Mas a equipe não desistiu de sua atividade indigenista. Integraram outras equipes. Todos permaneceram na Bacia do Purus. Darci integrou a equipe do rio Pauini, afluente do Purus. Junto com o Zé Bonotto que morreu por doença adquirida naquele projeto e Lino João, hoje professor da UFAM, articularam a 2ª assembleia dos povos indígenas do Purus, realizada no rio Pauini do dia 30 de setembro a 2 de outubro de 1979.
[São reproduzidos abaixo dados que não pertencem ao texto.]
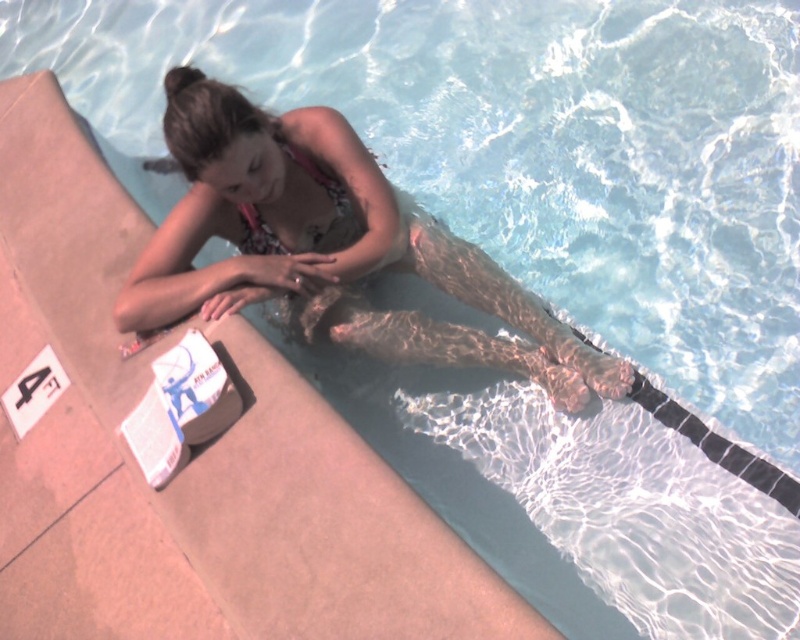 Consider the image. Is floral bikini at center above patterned fabric bikini top at upper center?

Actually, floral bikini at center is below patterned fabric bikini top at upper center.

Which is below, floral bikini at center or patterned fabric bikini top at upper center?

floral bikini at center is below.

What do you see at coordinates (330, 248) in the screenshot? I see `floral bikini at center` at bounding box center [330, 248].

Identify the location of floral bikini at center. (330, 248). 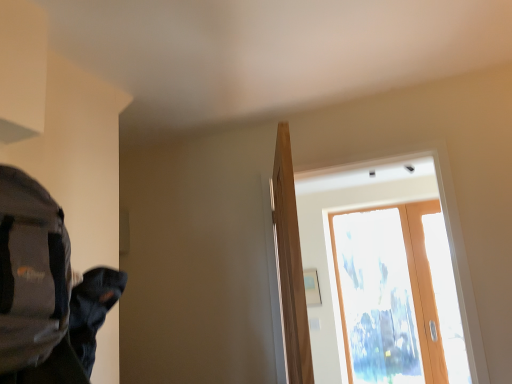 Question: Is the depth of transparent glass door at upper center less than that of gray fabric backpack at left?

Choices:
 (A) no
 (B) yes

Answer: (A)

Question: From the image's perspective, would you say transparent glass door at upper center is shown under gray fabric backpack at left?

Choices:
 (A) yes
 (B) no

Answer: (A)

Question: From the image's perspective, is transparent glass door at upper center located above gray fabric backpack at left?

Choices:
 (A) yes
 (B) no

Answer: (B)

Question: Can you confirm if transparent glass door at upper center is wider than gray fabric backpack at left?

Choices:
 (A) no
 (B) yes

Answer: (A)

Question: Is transparent glass door at upper center aimed at gray fabric backpack at left?

Choices:
 (A) yes
 (B) no

Answer: (A)

Question: From a real-world perspective, is transparent glass door at upper right positioned above or below light brown wood door at center?

Choices:
 (A) below
 (B) above

Answer: (B)

Question: Based on their positions, is transparent glass door at upper right located to the left or right of light brown wood door at center?

Choices:
 (A) right
 (B) left

Answer: (A)

Question: Is transparent glass door at upper right wider or thinner than light brown wood door at center?

Choices:
 (A) wide
 (B) thin

Answer: (B)

Question: Looking at the image, does transparent glass door at upper right seem bigger or smaller compared to light brown wood door at center?

Choices:
 (A) big
 (B) small

Answer: (B)

Question: Does point (49, 331) appear closer or farther from the camera than point (292, 364)?

Choices:
 (A) farther
 (B) closer

Answer: (B)

Question: Considering the positions of gray fabric backpack at left and light brown wood door at center in the image, is gray fabric backpack at left wider or thinner than light brown wood door at center?

Choices:
 (A) thin
 (B) wide

Answer: (B)

Question: Looking at the image, does gray fabric backpack at left seem bigger or smaller compared to light brown wood door at center?

Choices:
 (A) small
 (B) big

Answer: (A)

Question: From a real-world perspective, is gray fabric backpack at left positioned above or below light brown wood door at center?

Choices:
 (A) below
 (B) above

Answer: (B)

Question: Based on their positions, is transparent glass door at upper center located to the left or right of transparent glass door at upper right?

Choices:
 (A) right
 (B) left

Answer: (A)

Question: Is transparent glass door at upper center in front of or behind transparent glass door at upper right in the image?

Choices:
 (A) front
 (B) behind

Answer: (B) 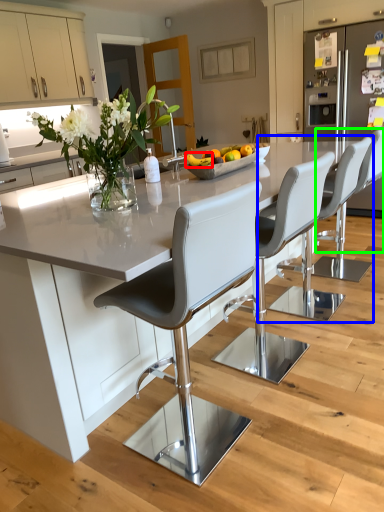 Question: Estimate the real-world distances between objects in this image. Which object is closer to banana (highlighted by a red box), chair (highlighted by a blue box) or chair (highlighted by a green box)?

Choices:
 (A) chair
 (B) chair

Answer: (B) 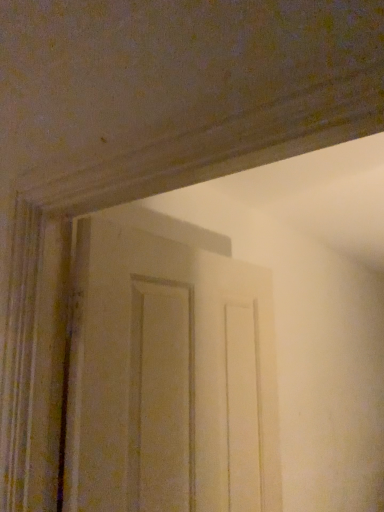 Describe the element at coordinates (169, 378) in the screenshot. This screenshot has height=512, width=384. I see `matte wooden door at center` at that location.

Identify the location of matte wooden door at center. (169, 378).

Locate an element on the screen. The image size is (384, 512). matte wooden door at center is located at coordinates (169, 378). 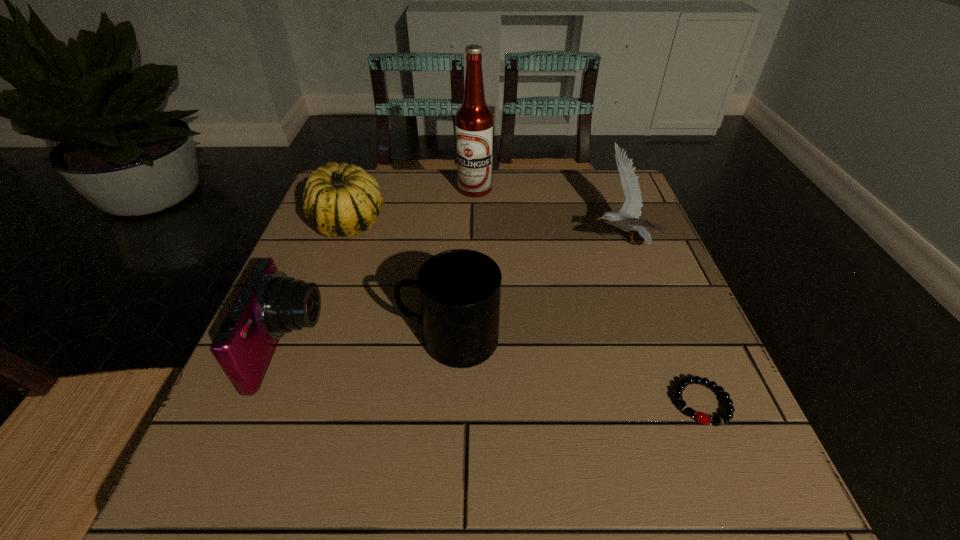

O período dos anos 70 e 80 foi de grandes transformações na política indigenista brasileira. Desencadeou-se um processo de ressurgimento e reconstrução vigoroso dos povos indígenas. Tudo iniciou com um novo tipo de presença. Abolição dos internatos, não mais doutrinar ou catequisar, mas encarnar-se na realidade indígena, procurando sentir o que eles sentiam em suas aldeias ou refúgios. Incentivando encontros e assembleias, superando fronteiras, apoiando a prática de sua cultura, a sua luta por uma terra apta e suficiente para a sua sobrevivência física e cultural. Darci fez parte desta leva de jovens que empenharam as suas vidas nesta transformação da face indígena. Entre 1970 e 1988, a OPAN treinou e enviou 168 jovens para as regiões onde os povos indígenas mais sofriam, principalmente, na Amazônia. Entretanto, ao relatar a história destes acontecimentos que tao positivamente influenciaram ou mudaram o destino destes povos marginalizados, se costuma evidenciar apenas a alta hierarquia. Mas foi este grupo de jovens leigos que de fato desencadeou e garantiu o chão para este processo de mudança da pastoral indigenista de algumas igrejas cristãs, garantindo a efetivação das orientações do Concílio Vaticano II. Não mais doutrinar, mas olhar e ser luz para os povos oprimidos, encarnando-se na realidade vivida por eles, superando fronteiras geográficas, políticas e religiosas e praticando a solidariedade para fora e para dentro das igrejas cristãs, colhendo as sementes de Deus ocultas: na alegria, na paz e no amor.

Darci permanece vivo entre nós e na vida dos povos indígenas, em especial da Amazônia Ocidental. Nossa solidariedade à esposa Áurea e família de Darci.

Casa da Cultura do Urubuí, 03 de outubro de 2021, 

Egydio Schwade


Comentários

  1. Que bom relato Egydio!
    Belas recordações...
    Fui ao sepultamento do Darcí, grande companheiro desde 1975, quando fiz estágio, na OPAN, Porto Alegre.
    Ele estará, sim, sempre presente.